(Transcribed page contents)
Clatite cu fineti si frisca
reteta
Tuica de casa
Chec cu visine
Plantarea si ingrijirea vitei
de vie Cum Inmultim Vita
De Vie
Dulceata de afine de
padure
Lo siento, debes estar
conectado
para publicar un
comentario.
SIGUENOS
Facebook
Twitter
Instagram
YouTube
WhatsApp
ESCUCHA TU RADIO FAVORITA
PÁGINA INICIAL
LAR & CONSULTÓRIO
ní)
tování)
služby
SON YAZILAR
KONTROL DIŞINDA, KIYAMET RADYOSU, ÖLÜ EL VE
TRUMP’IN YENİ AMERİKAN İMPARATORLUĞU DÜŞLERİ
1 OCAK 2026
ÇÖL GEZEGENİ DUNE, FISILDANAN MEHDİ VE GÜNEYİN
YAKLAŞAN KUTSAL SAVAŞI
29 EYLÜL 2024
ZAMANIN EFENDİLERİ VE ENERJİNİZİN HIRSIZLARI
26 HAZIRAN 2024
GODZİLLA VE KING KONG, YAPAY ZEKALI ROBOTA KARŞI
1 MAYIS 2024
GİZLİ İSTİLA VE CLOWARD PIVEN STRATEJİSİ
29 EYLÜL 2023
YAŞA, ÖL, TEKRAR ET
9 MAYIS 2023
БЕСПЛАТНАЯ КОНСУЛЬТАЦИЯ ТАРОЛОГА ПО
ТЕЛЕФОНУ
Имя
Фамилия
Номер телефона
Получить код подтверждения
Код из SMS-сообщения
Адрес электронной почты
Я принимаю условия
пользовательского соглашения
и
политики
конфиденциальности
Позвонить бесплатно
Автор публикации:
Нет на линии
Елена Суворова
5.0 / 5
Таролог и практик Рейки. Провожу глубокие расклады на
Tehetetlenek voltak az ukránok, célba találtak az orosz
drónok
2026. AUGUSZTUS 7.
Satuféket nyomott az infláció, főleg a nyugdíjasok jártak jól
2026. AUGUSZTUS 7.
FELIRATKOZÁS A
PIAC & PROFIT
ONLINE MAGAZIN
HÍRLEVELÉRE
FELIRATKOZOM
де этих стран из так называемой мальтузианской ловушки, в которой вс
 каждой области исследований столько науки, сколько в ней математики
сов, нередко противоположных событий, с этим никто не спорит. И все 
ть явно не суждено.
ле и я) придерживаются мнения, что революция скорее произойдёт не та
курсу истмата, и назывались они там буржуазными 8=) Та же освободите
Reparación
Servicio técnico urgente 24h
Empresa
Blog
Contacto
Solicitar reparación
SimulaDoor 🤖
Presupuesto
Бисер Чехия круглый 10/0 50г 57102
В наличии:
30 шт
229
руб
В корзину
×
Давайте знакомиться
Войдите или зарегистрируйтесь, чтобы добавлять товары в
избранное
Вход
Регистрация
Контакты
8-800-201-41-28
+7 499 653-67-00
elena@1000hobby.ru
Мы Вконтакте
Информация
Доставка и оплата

Assigned task:
Repeat the lines from the first one in the records through the line containing "Регистрация", exactly as written, and nothing else.

Answer box:
Clatite cu fineti si frisca
reteta
Tuica de casa
Chec cu visine
Plantarea si ingrijirea vitei
de vie Cum Inmultim Vita
De Vie
Dulceata de afine de
padure
Lo siento, debes estar
conectado
para publicar un
comentario.
SIGUENOS
Facebook
Twitter
Instagram
YouTube
WhatsApp
ESCUCHA TU RADIO FAVORITA
PÁGINA INICIAL
LAR & CONSULTÓRIO
ní)
tování)
služby
SON YAZILAR
KONTROL DIŞINDA, KIYAMET RADYOSU, ÖLÜ EL VE
TRUMP’IN YENİ AMERİKAN İMPARATORLUĞU DÜŞLERİ
1 OCAK 2026
ÇÖL GEZEGENİ DUNE, FISILDANAN MEHDİ VE GÜNEYİN
YAKLAŞAN KUTSAL SAVAŞI
29 EYLÜL 2024
ZAMANIN EFENDİLERİ VE ENERJİNİZİN HIRSIZLARI
26 HAZIRAN 2024
GODZİLLA VE KING KONG, YAPAY ZEKALI ROBOTA KARŞI
1 MAYIS 2024
GİZLİ İSTİLA VE CLOWARD PIVEN STRATEJİSİ
29 EYLÜL 2023
YAŞA, ÖL, TEKRAR ET
9 MAYIS 2023
БЕСПЛАТНАЯ КОНСУЛЬТАЦИЯ ТАРОЛОГА ПО
ТЕЛЕФОНУ
Имя
Фамилия
Номер телефона
Получить код подтверждения
Код из SMS-сообщения
Адрес электронной почты
Я принимаю условия
пользовательского соглашения
и
политики
конфиденциальности
Позвонить бесплатно
Автор публикации:
Нет на линии
Елена Суворова
5.0 / 5
Таролог и практик Рейки. Провожу глубокие расклады на
Tehetetlenek voltak az ukránok, célba találtak az orosz
drónok
2026. AUGUSZTUS 7.
Satuféket nyomott az infláció, főleg a nyugdíjasok jártak jól
2026. AUGUSZTUS 7.
FELIRATKOZÁS A
PIAC & PROFIT
ONLINE MAGAZIN
HÍRLEVELÉRE
FELIRATKOZOM
де этих стран из так называемой мальтузианской ловушки, в которой вс
 каждой области исследований столько науки, сколько в ней математики
сов, нередко противоположных событий, с этим никто не спорит. И все 
ть явно не суждено.
ле и я) придерживаются мнения, что революция скорее произойдёт не та
курсу истмата, и назывались они там буржуазными 8=) Та же освободите
Reparación
Servicio técnico urgente 24h
Empresa
Blog
Contacto
Solicitar reparación
SimulaDoor 🤖
Presupuesto
Бисер Чехия круглый 10/0 50г 57102
В наличии:
30 шт
229
руб
В корзину
×
Давайте знакомиться
Войдите или зарегистрируйтесь, чтобы добавлять товары в
избранное
Вход
Регистрация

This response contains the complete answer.